DeepSpeed deepspeed-v1 prep notes

Please edit this Issue to collect notes for deepspeed v1 work

TODO items

Start adding TODOV1 comments where needed in preparation for changes, e.g. so far used in changing the logger defaults

Example:

https://github.com/deepspeedai/DeepSpeed/blob/066d912052b5eaf6094a2e57d20a163ba6517db8/deepspeed/launcher/launch.py#L105-L108

Backward compatibility breaking

This is an opportunity to redesign some APIs, change defaults to better ways. We of course, should try to minimize any breakage.
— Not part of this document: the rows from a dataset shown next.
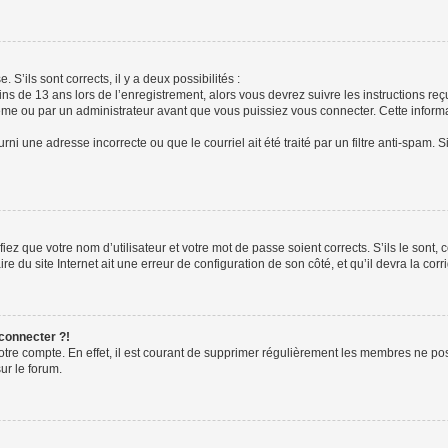
 S’ils sont corrects, il y a deux possibilités :
ins de 13 ans lors de l’enregistrement, alors vous devrez suivre les instructions r
me ou par un administrateur avant que vous puissiez vous connecter. Cette informat
rni une adresse incorrecte ou que le courriel ait été traité par un filtre anti-spam. S
iez que votre nom d’utilisateur et votre mot de passe soient corrects. S’ils le sont,
e du site Internet ait une erreur de configuration de son côté, et qu’il devra la corri
 connecter ?!
votre compte. En effet, il est courant de supprimer régulièrement les membres ne pos
ur le forum.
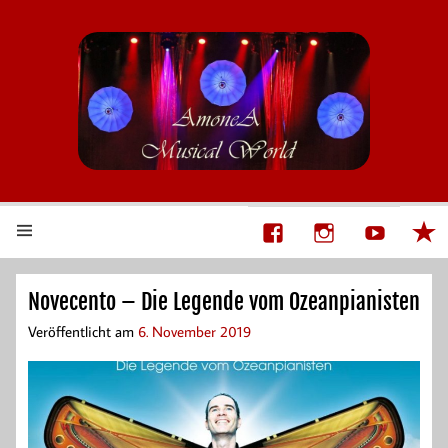
AmoneA Musical World
Unsere Welt von Theater und Musik
Novecento – Die Legende vom Ozeanpianisten
Veröffentlicht am
6. November 2019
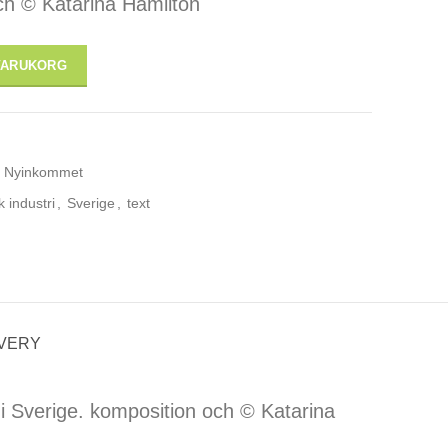
ch © Katarina Hamilton
er, svenska" mängd
 VARUKORG
Nyinkommet
 industri
,
Sverige
,
text
IVERY
 i Sverige. komposition och © Katarina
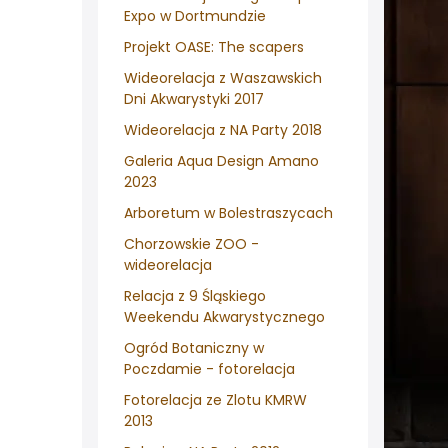
Expo w Dortmundzie
Projekt OASE: The scapers
Wideorelacja z Waszawskich
Dni Akwarystyki 2017
Wideorelacja z NA Party 2018
Galeria Aqua Design Amano
2023
Arboretum w Bolestraszycach
Chorzowskie ZOO -
wideorelacja
Relacja z 9 Śląskiego
Weekendu Akwarystycznego
Ogród Botaniczny w
Poczdamie - fotorelacja
Fotorelacja ze Zlotu KMRW
2013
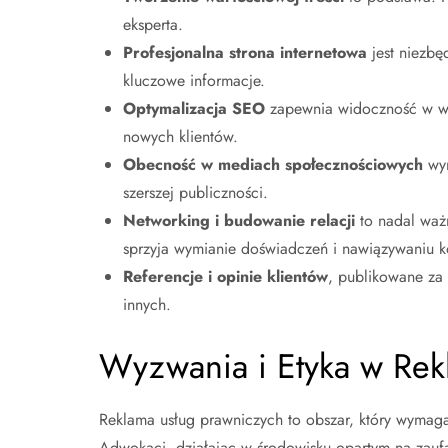
eksperta.
Profesjonalna strona internetowa
jest niezbę
kluczowe informacje.
Optymalizacja SEO
zapewnia widoczność w wys
nowych klientów.
Obecność w mediach społecznościowych
wym
szerszej publiczności.
Networking i budowanie relacji
to nadal waż
sprzyja wymianie doświadczeń i nawiązywaniu k
Referencje i opinie klientów
, publikowane za
innych.
Wyzwania i Etyka w Rek
Reklama usług prawniczych to obszar, który wymaga 
Adwokaci, działając w środowisku opartym na zaufa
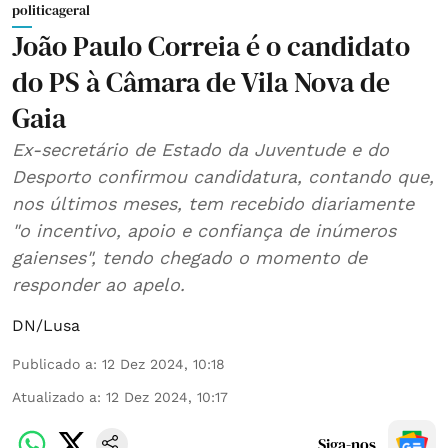
politicageral
João Paulo Correia é o candidato
do PS à Câmara de Vila Nova de
Gaia
Ex-secretário de Estado da Juventude e do
Desporto confirmou candidatura, contando que,
nos últimos meses, tem recebido diariamente
"o incentivo, apoio e confiança de inúmeros
gaienses", tendo chegado o momento de
responder ao apelo.
DN/Lusa
Publicado a
:
12 Dez 2024, 10:18
Atualizado a
:
12 Dez 2024, 10:17
Siga-nos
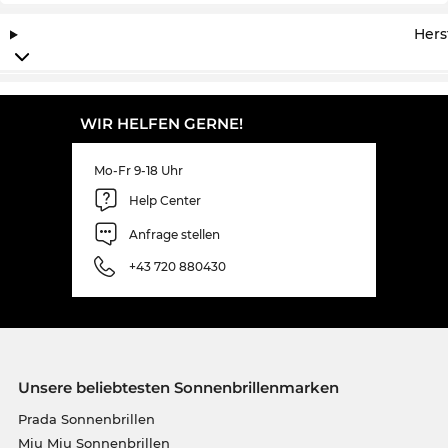
Hers
WIR HELFEN GERNE!
Mo-Fr 9-18 Uhr
Help Center
Anfrage stellen
+43 720 880430
Unsere beliebtesten Sonnenbrillenmarken
Prada Sonnenbrillen
Miu Miu Sonnenbrillen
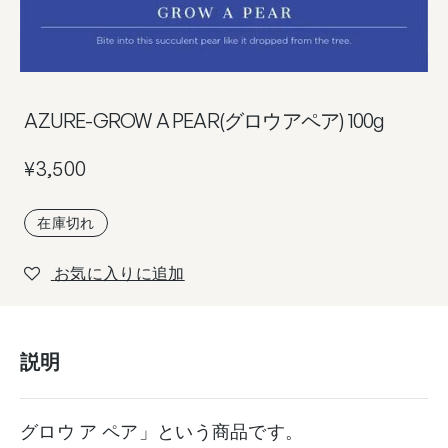
AZURE-GROW A PEAR(グロウアペア) 100g
¥
3,500
在庫切れ
お気に入りに追加
説明
グロウ ア ペア」という商品です。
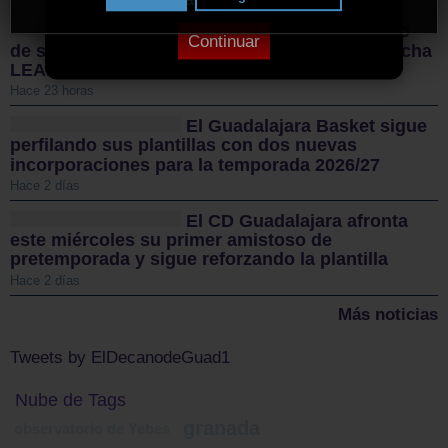
Sigüenza da el pistoletazo
Continuar
de salida a la II Vuelta Ciclista Castilla-La Mancha
LEADER
Hace 23 horas
El Guadalajara Basket sigue
perfilando sus plantillas con dos nuevas
incorporaciones para la temporada 2026/27
Hace 2 días
El CD Guadalajara afronta
este miércoles su primer amistoso de
pretemporada y sigue reforzando la plantilla
Hace 2 días
Más noticias
Tweets by ElDecanodeGuad1
Nube de Tags
granada
observatorio de Yebes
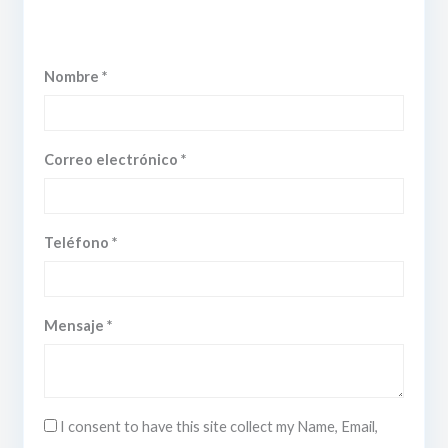
Nombre *
Correo electrónico *
Teléfono *
Mensaje *
I consent to have this site collect my Name, Email,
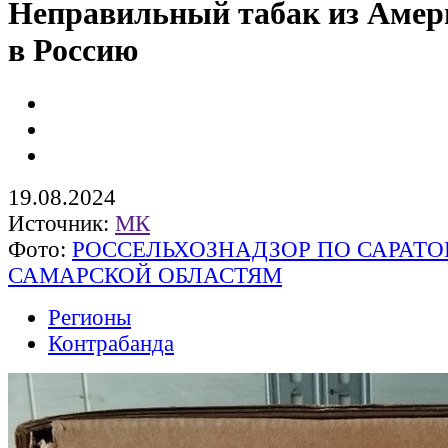
Неправильный табак из Амер
в Россию
19.08.2024
Источник:
МК
Фото:
РОССЕЛЬХОЗНАДЗОР ПО САРАТО
САМАРСКОЙ ОБЛАСТЯМ
Регионы
Контрабанда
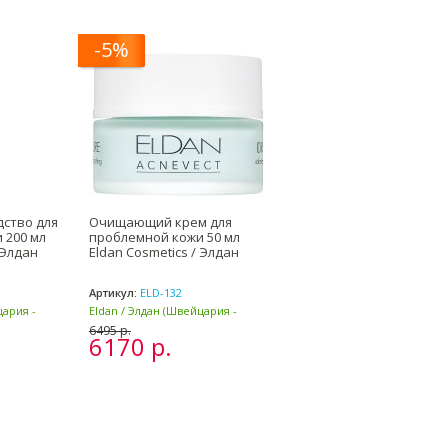
-5%
ство для
Очищающий крем для
 200 мл
проблемной кожи 50 мл
 Элдан
Eldan Cosmetics / Элдан
Артикул:
ELD-132
цария -
Eldan / Элдан (Швейцария -
Италия)
6495 р.
6170 р.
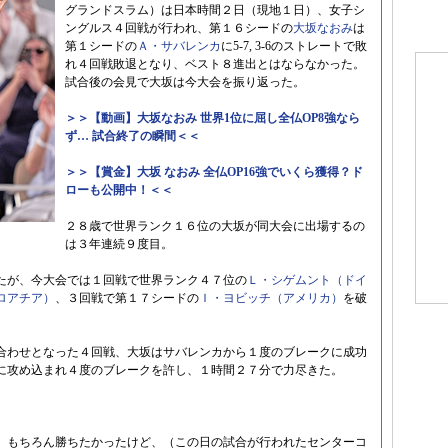
グランドスラム）は日本時間２日（現地１日）、女子シ
ングルス４回戦が行われ、第１６シードの
大坂なおみ
は
第１シードの
Ａ・サバレンカ
に5-7, 3-6のストレートで敗
れ４回戦敗退となり、ベスト８進出とはならなかった。
試合後の会見で大坂は今大会を振り返った。
＞＞【動画】大坂なおみ 世界1位に屈し全仏OP8強なら
ず… 試合終了の瞬間＜＜
＞＞【賞金】大坂 なおみ 全仏OP16強でいくら獲得？ド
ローも公開中！＜＜
２８歳で世界ランク１６位の大坂が同大会に出場するの
は３年連続９度目。
たが、今大会では１回戦で世界ランク４７位の
Ｌ・シゲムント（ドイ
ロアチア）
、３回戦で第１７シードの
Ｉ・ヨビッチ（アメリカ）
を破
合わせとなった４回戦、大坂はサバレンカから１度のブレークに成功
に攻め込まれ４度のブレークを許し、１時間２７分で力尽きた。
。もちろん勝ちたかったけど、（この日の試合が行われたセンターコ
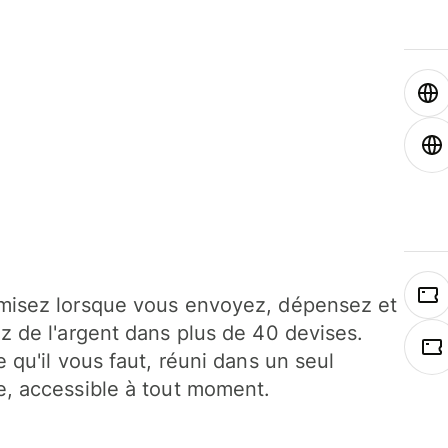
isez lorsque vous envoyez, dépensez et
z de l'argent dans plus de 40 devises.
e qu'il vous faut, réuni dans un seul
, accessible à tout moment.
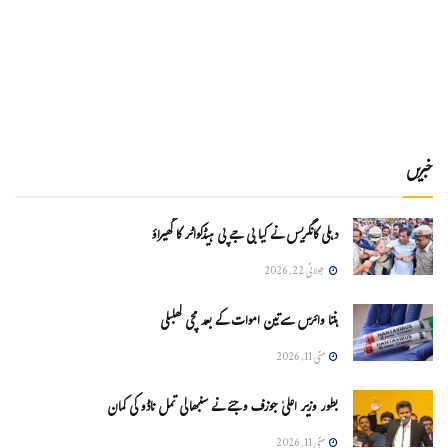
خبریں
دہلی کانگریس نے کیا بی جے پی ہیڈکواٹر کا گھیراؤ
جولائی 22, 2026
ہنتا وائرس سےتین اموات کے بعد مچی کھلبلی
مئی 11, 2026
بطور وزیر اعلیٰ جوزف وجئے نے سنبھالی تمل ناڈو کی کمان
مئی 11, 2026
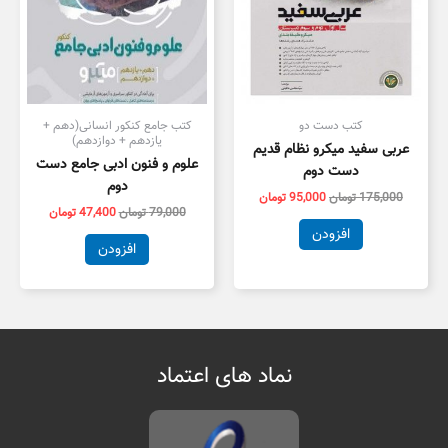
کتب دست دو
کتب جامع کنکور انسانی(دهم +
یازدهم + دوازدهم)
عربی سفید میکرو نظام قدیم
علوم و فنون ادبی جامع دست
دست دوم
دوم
175,000
تومان
95,000
تومان
79,000
تومان
47,400
تومان
افزودن
افزودن
نماد های اعتماد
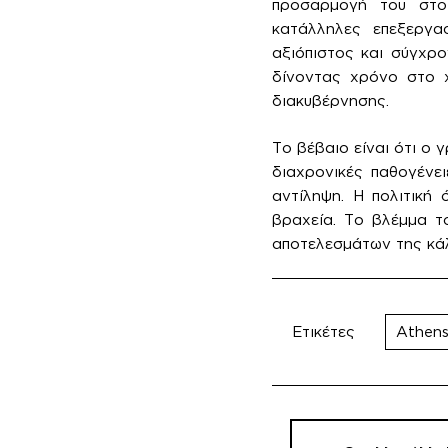
προσαρμογή του στο 
κατάλληλες επεξεργασ
αξιόπιστος και σύγχρ
δίνοντας χρόνο στο χ
διακυβέρνησης.
Το βέβαιο είναι ότι ο 
διαχρονικές παθογένε
αντίληψη. Η πολιτική
βραχεία. Το βλέμμα τ
αποτελεσμάτων της κάλ
Ετικέτες
Athens
Πλοήγηση
άρθρων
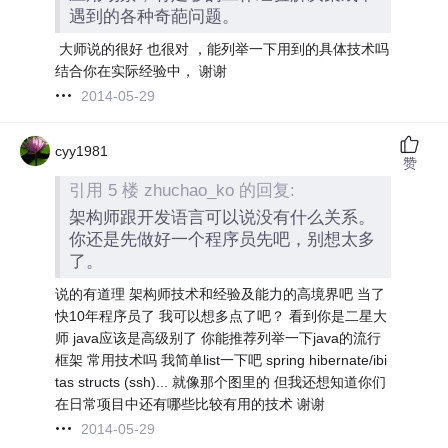
遇到的各种奇葩问题。
大师说的很好 也很对 ，能列举一下用到的具体技术吗
结合你在实际经验中， 谢谢
2014-05-29
cyy1981
赞
引用 5 楼 zhuchao_ko 的回复:
架构师跟开发语言可以说没有什么关系。
你还是先做好一个程序员先吧，别想太多
了。
说的有道理 架构师技术和经验及能力的高境界吧 当了
快10年程序员了 我可以想多点了吧？ 看到你是二星大
师 java应该是高级别了 你能推荐列举一下java的流行
框架 常用技术吗 我简单list一下吧 spring hibernate/ibi
tas structs (ssh)... 就像那个图里的 但我还想知道你们
在日常项目中还有哪些比较有用的技术 谢谢
2014-05-29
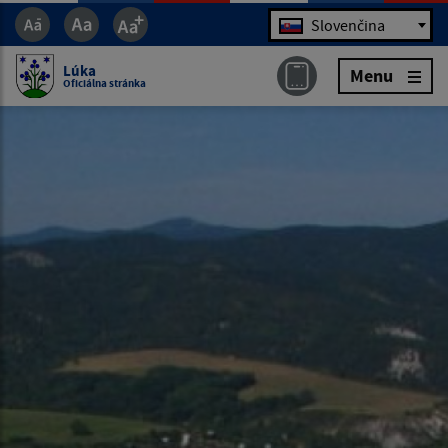
Jazyk
Slovenčina
Lúka
Menu
Oficiálna stránka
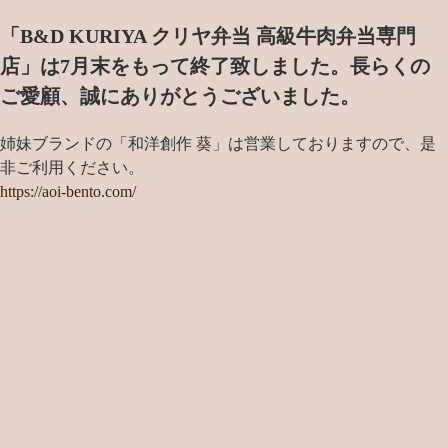
「B&D KURIYA クリヤ弁当 高級牛肉弁当専門
店」は7月末をもって終了致しました。
長らくの
ご愛顧、誠にありがとうございました。
姉妹ブランドの「和洋創作 葵」は営業しておりますので、是
非ご利用ください。
https://aoi-bento.com/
Also we should consider a back-compat module which if important will try to restore the old functionality where possible to easy with transition.

Logging subsystem

change the default logging levels to logging.WARNING see TODOV1 tags in code
we need to untangle 3 different loggers and streamline them into ideally 1. Currently we have:
- Command-line for launcher
- ds_config for DS engine
- builder

probably we should clean up deepspeed.utils.__init__ as it shouldn't load builder code. If we are just importing the logger. probably should leave logger out of depspeed.utils.__init__ and use a direct from deepspeed.utils.logging import logger

we want per module log levels - so for example if wall_clock_breakdown: true it should be printing stats regardless of log level and currently it doesn't (I'm adding a workaround to use print instead).

Collectives / Comms

Process group management: switch to device mesh to modernize deepspeed
where possible drop the custom functional collective API and replace with optimized torch.distributed API (which didn't exist when deepspeed was created)

Related discussions:

https://github.com/deepspeedai/DeepSpeed/pull/7526#discussion_r2312645622

Sep 02 '25 20:09 stas00

@stas00 We can take a closer look at refreshing process group management in the next couple of months. May I know if you have any detailed expectation on the refreshed APIs and internals?

Here're my initial thoughts:

At API level, obsolete mpu and mesh_param of deepspeed_initialize. It looks better to me to infer the mesh device topology according to the user-provided config (like what is done today for sequence + data parallel). With more potential combinations of different parallelism, accepting a mesh_param with an assumed structure becomes error-prone.
Use a DeviceMesh as PipelineModule._grid.
Refine (or possibly abandon?) deepspeed.utils.groups and replace invocations to its APIs with DeviceMesh ones.
As for the supported combinations, here's what in my mind:
- data + sequence
- data + pipeline + model (or, to be accurate, tensor)
- How about torch-HSDP-style hybrid data parallel?

Oct 27 '25 04:10 eternalNight

@eternalNight, would it be better to discuss each of these sub-plans in a separate Issue and keep this one focused mainly for the agreed upon tentative plans - we can then link to each discussion Issue from the OP for background?

Oct 27 '25 17:10 stas00